- WHAT THE TASK ASKS -
Skip the images and print the listing exactly.

- DATA UNDER STUDY -
════════════════════
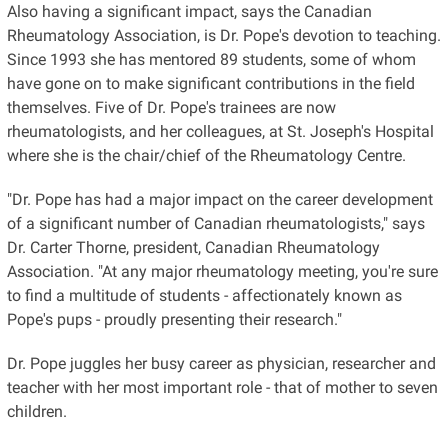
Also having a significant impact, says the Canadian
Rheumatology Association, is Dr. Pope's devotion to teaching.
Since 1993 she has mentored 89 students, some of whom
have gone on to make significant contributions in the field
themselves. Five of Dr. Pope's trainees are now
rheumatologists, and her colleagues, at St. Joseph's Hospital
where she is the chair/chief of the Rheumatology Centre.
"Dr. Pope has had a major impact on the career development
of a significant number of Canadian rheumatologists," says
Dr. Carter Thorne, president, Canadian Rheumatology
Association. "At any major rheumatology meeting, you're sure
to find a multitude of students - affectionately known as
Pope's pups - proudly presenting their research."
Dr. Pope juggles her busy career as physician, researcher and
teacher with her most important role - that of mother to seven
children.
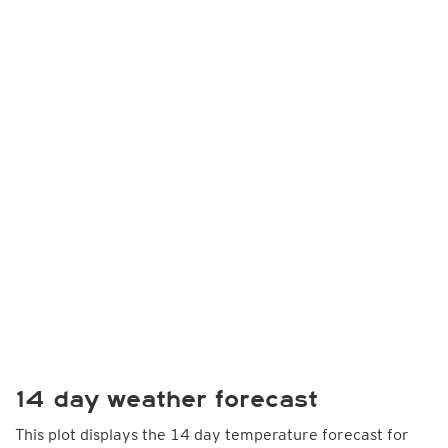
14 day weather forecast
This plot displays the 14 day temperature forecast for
════════════════════
- TASK RESPONSE -
Also having a significant impact, says the Canadian
Rheumatology Association, is Dr. Pope's devotion to teaching.
Since 1993 she has mentored 89 students, some of whom
have gone on to make significant contributions in the field
themselves. Five of Dr. Pope's trainees are now
rheumatologists, and her colleagues, at St. Joseph's Hospital
where she is the chair/chief of the Rheumatology Centre.
"Dr. Pope has had a major impact on the career development
of a significant number of Canadian rheumatologists," says
Dr. Carter Thorne, president, Canadian Rheumatology
Association. "At any major rheumatology meeting, you're sure
to find a multitude of students - affectionately known as
Pope's pups - proudly presenting their research."
Dr. Pope juggles her busy career as physician, researcher and
teacher with her most important role - that of mother to seven
children.
14 day weather forecast
This plot displays the 14 day temperature forecast for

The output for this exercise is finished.